Keine demokratischen Alternativen

Generell hätte ein Öl-Embargo laut Dubowy vor allem eine "symbolische Wirkung". Wie es gehen kann, habe aber schon Deutschland gezeigt - von einer 35 prozentigen Abhängigkeit von Russland, sei man nun auf 12 Prozent gekommen. Ungarn, Tschechien und die Slowakei bräuchten dafür aber die Unterstützung der EU. 

Dass man statt Russland verlässlichere Partner finden könne, sei laut Dubowy nur ein "frommer Wunsch" und "keinesfalls umsetzbar". Denn alternative Partner wären Saudi Arabien, Aserbaidschan, Venezuela und Iran. Diese Staaten seien alle "nicht unbedingt für hochdemokratische Systeme bekannt". Die Monopolstellung Russlands könnte aber gebrochen werden.
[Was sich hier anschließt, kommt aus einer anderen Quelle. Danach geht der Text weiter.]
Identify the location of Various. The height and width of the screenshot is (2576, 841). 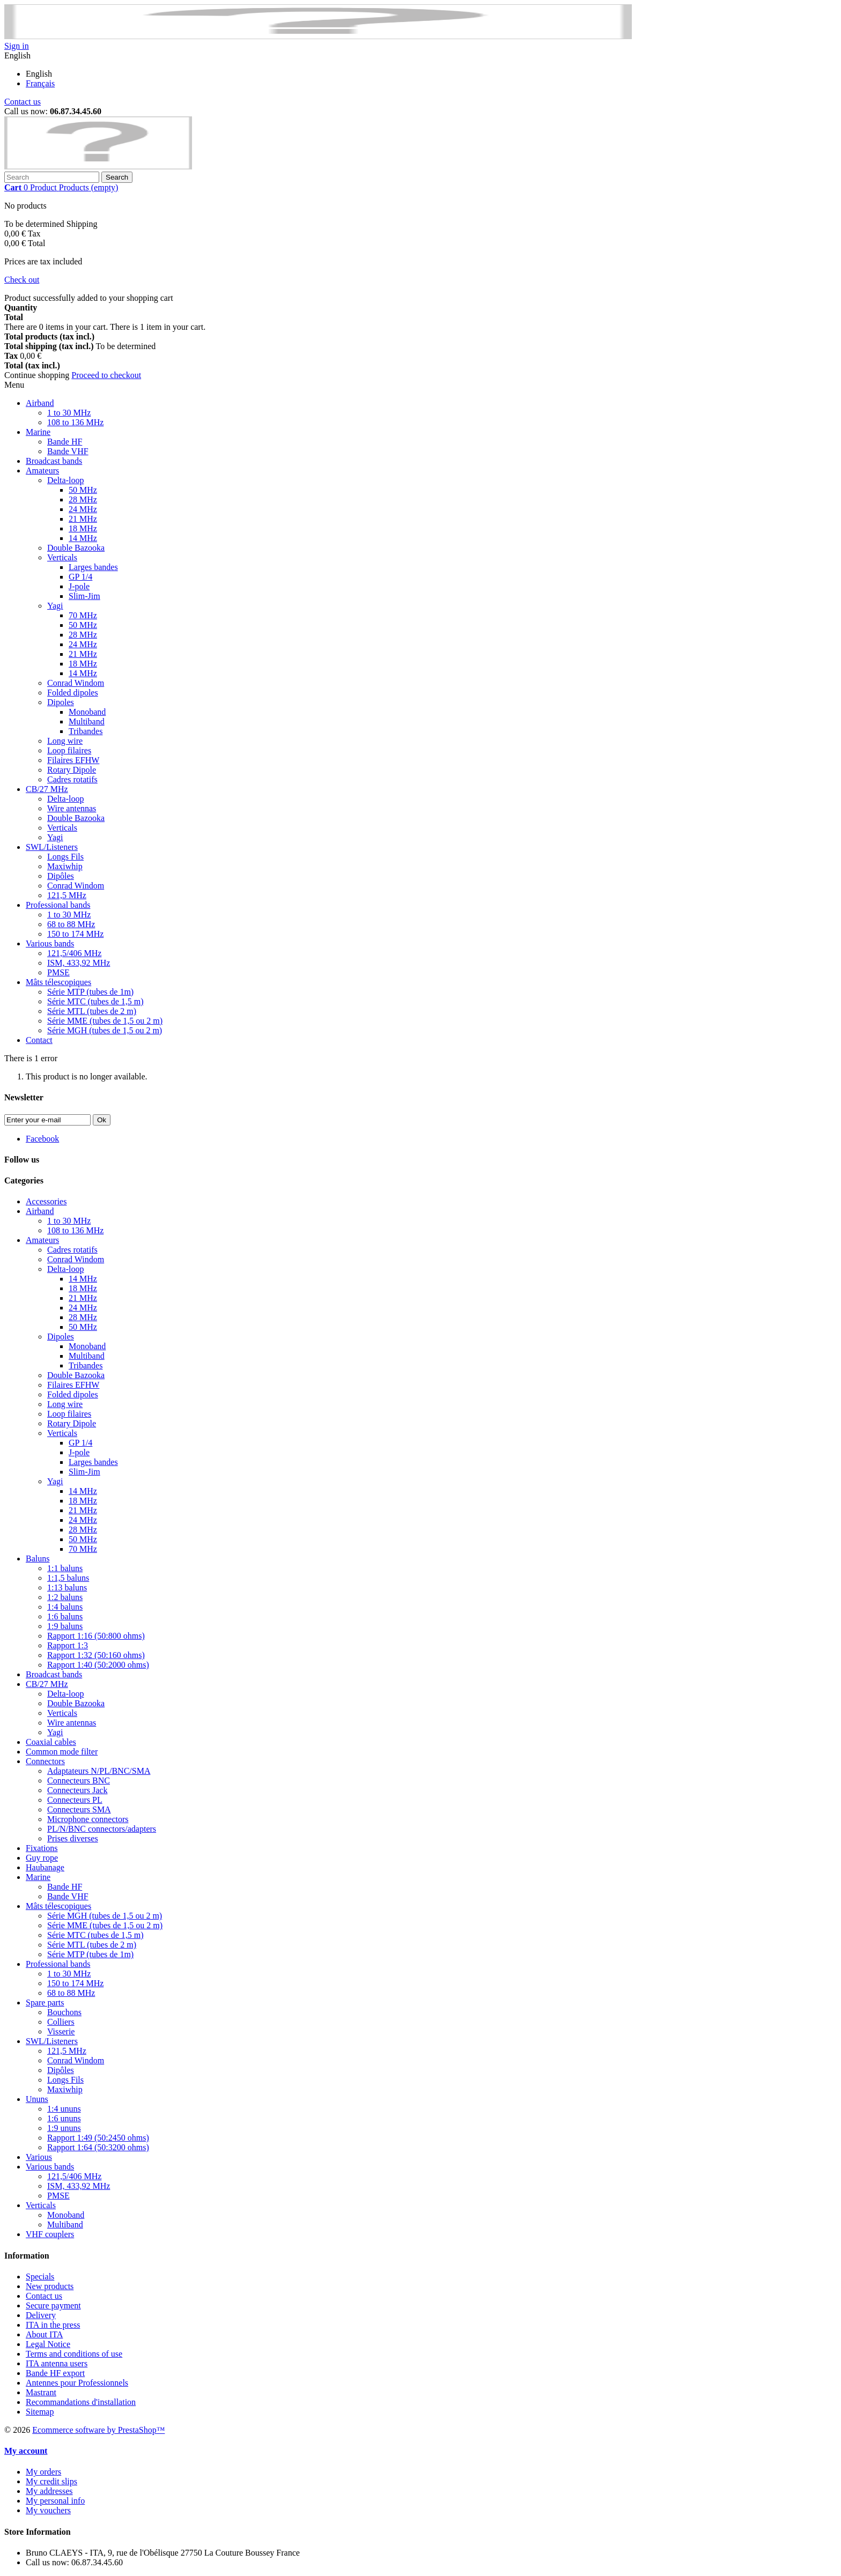 (39, 2157).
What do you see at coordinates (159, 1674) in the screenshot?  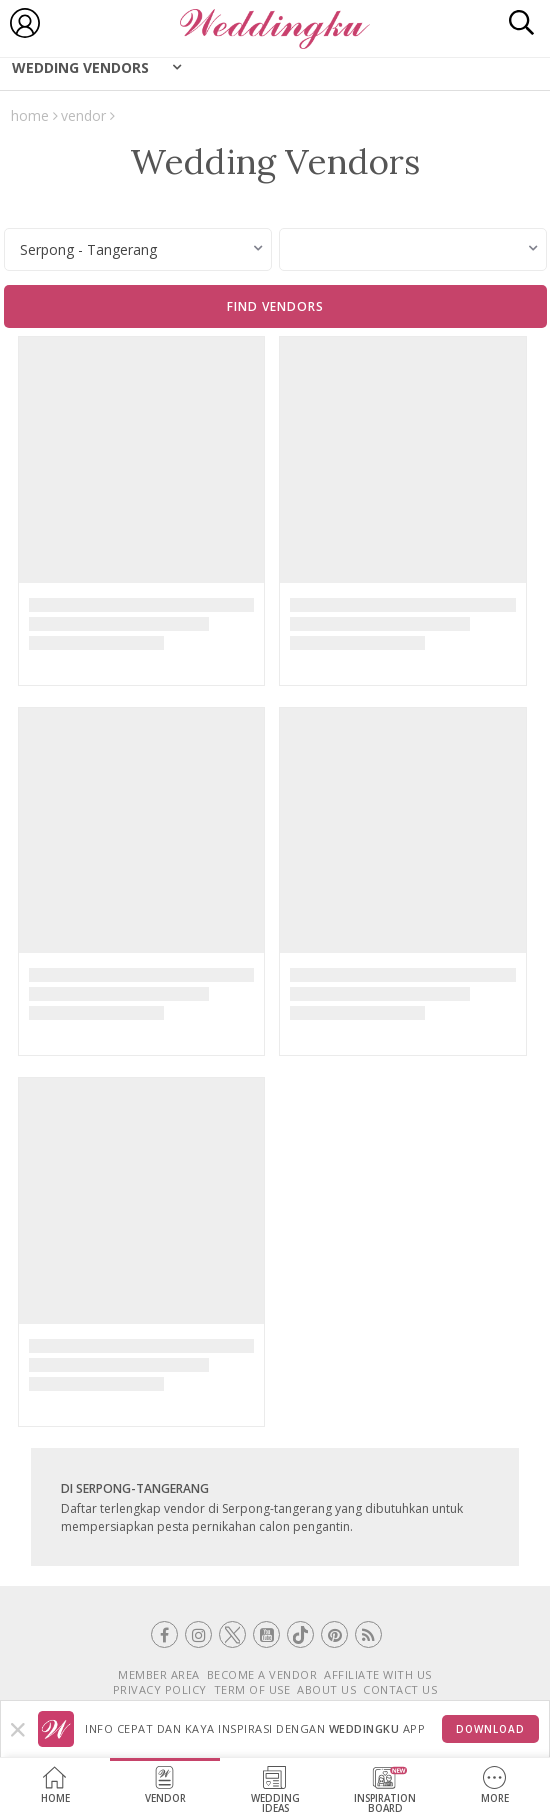 I see `MEMBER AREA` at bounding box center [159, 1674].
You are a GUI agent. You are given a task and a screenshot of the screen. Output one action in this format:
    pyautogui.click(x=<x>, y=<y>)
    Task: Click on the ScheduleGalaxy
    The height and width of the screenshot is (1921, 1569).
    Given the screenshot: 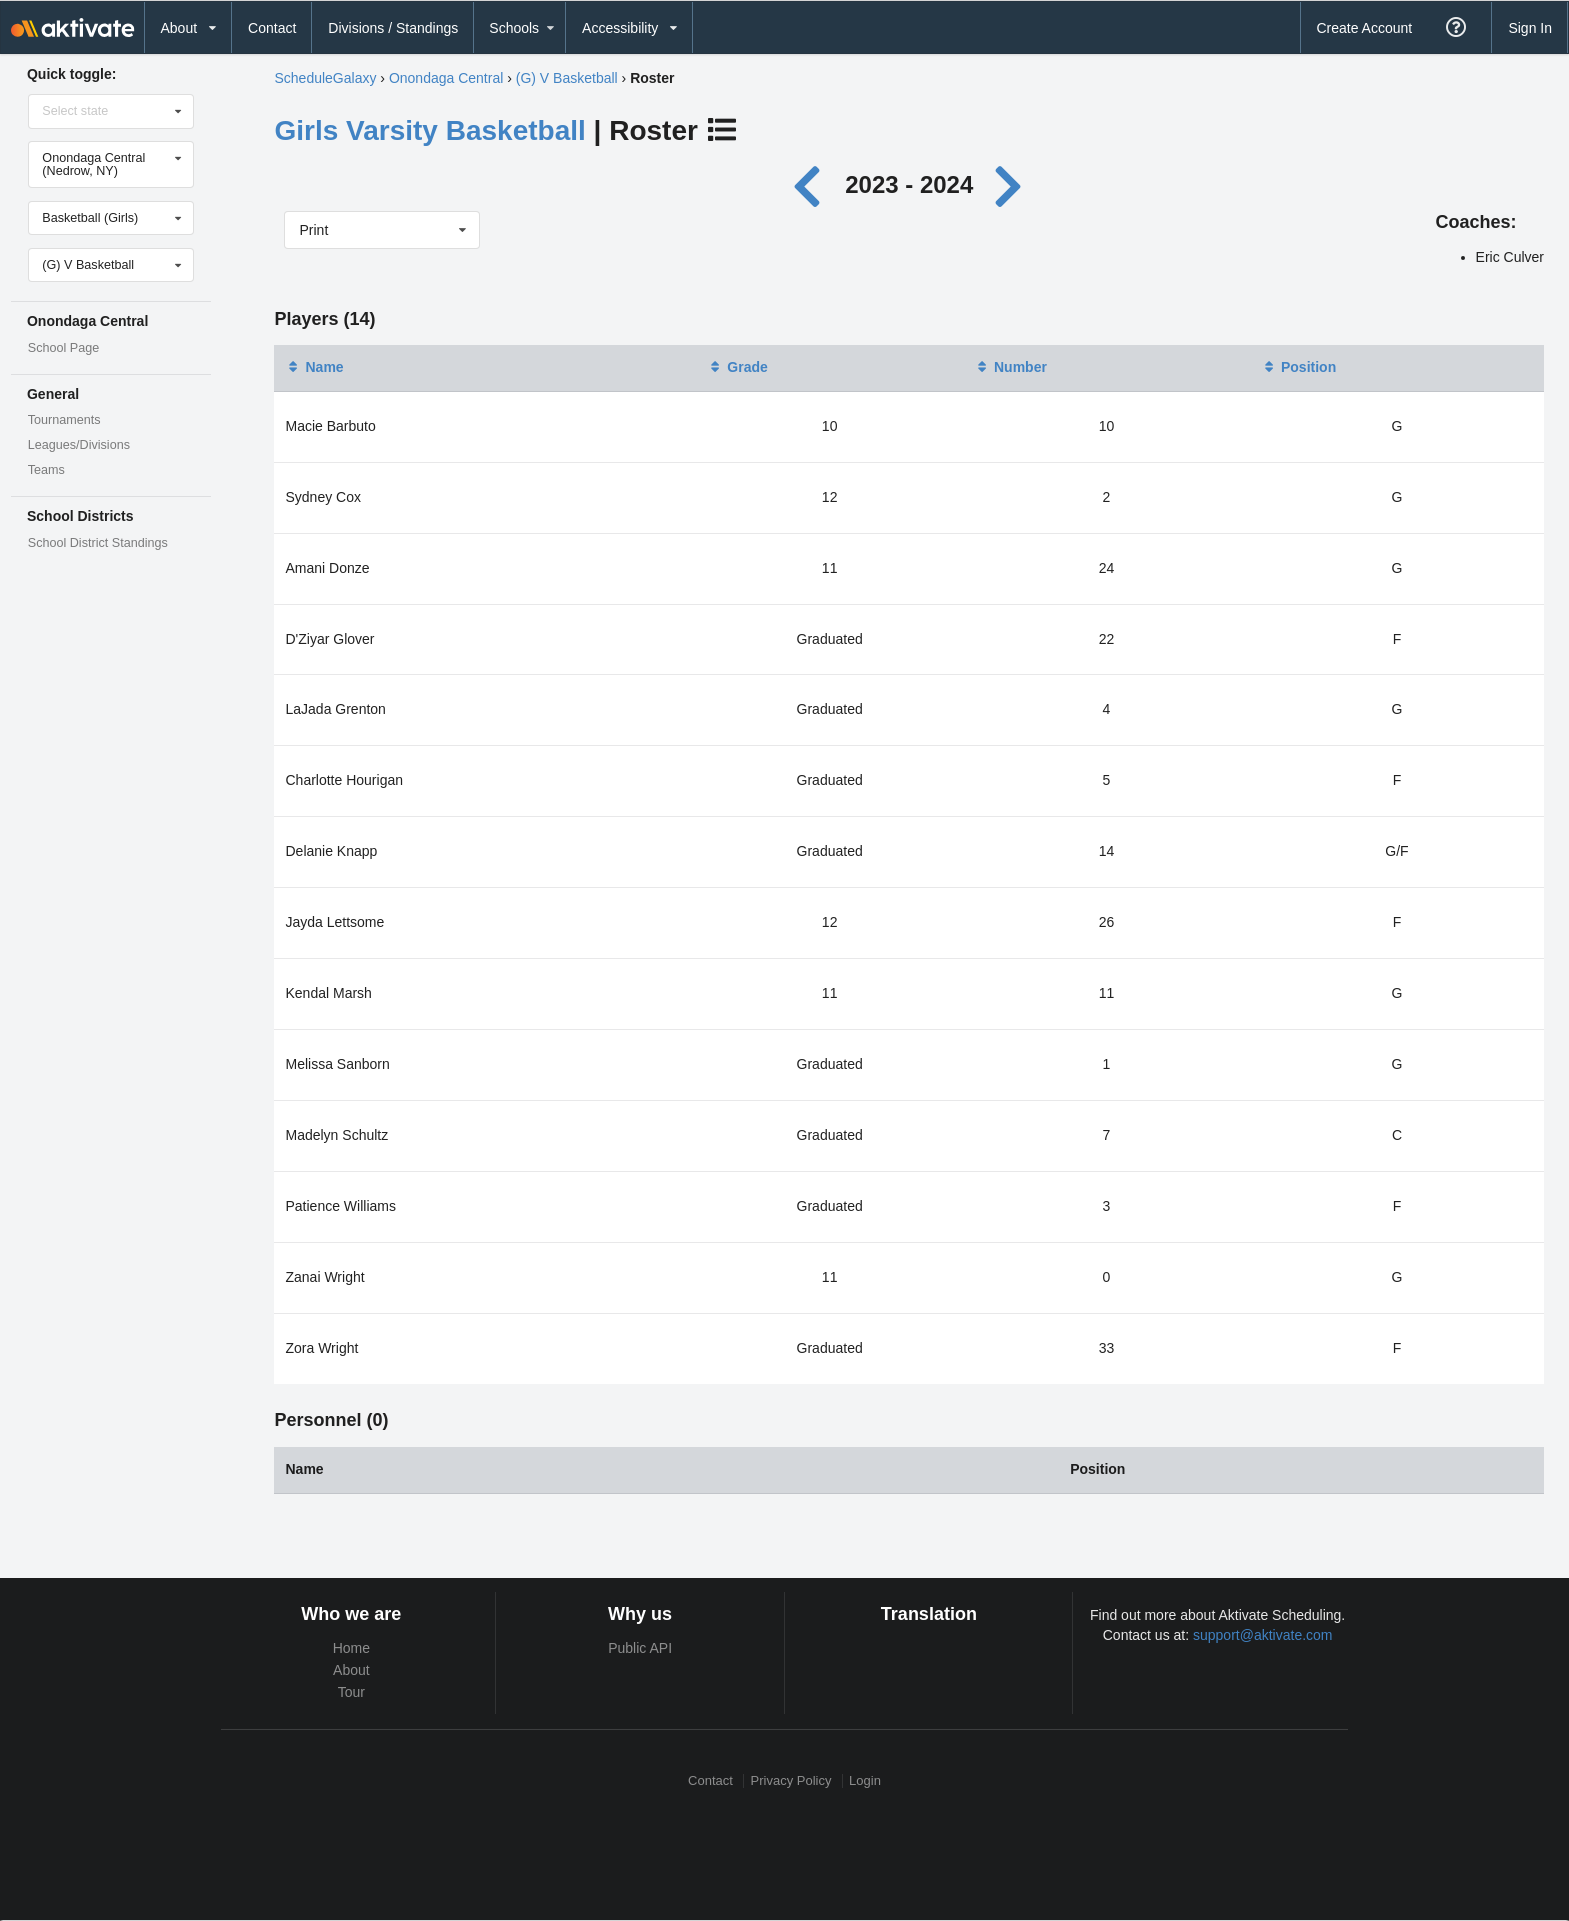 What is the action you would take?
    pyautogui.click(x=325, y=78)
Auswirkungen auf Russland "verheerend"

Historisch gesehen hätten Sanktionen jedoch "in den seltensten Fällen" einen Krieg beendet oder eine Veränderung herbeigeführt, sagt der Osteuropa-Experte. Sanktionen würden aber mehrere andere Zielsetzungen verfolgen: Sie seien ein "Zeichen der Solidarität mit der Ukraine" und eine Alternative zum Kriegseintritt. Außerdem würden sie sehr wohl langfristige Auswirkungen auf die russische Wirtschaft haben. 

Im Hochsommer, spätestens im Herbst, werden die Sanktionen "verheerend sein", so Dubowy. Das betreffe das Transportwesen, die Medizin und die Landwirtschaft. Aber auch die nichtstaatlichen Sanktionen würden Wirkung zeigen: In den kommenden Monaten werden "viele Tausend Russen arbeitslos" sein. Dagegen könne der russische Staat nur wenig tun. Das könnte zu sozialmotivierten Massenprotesten führen.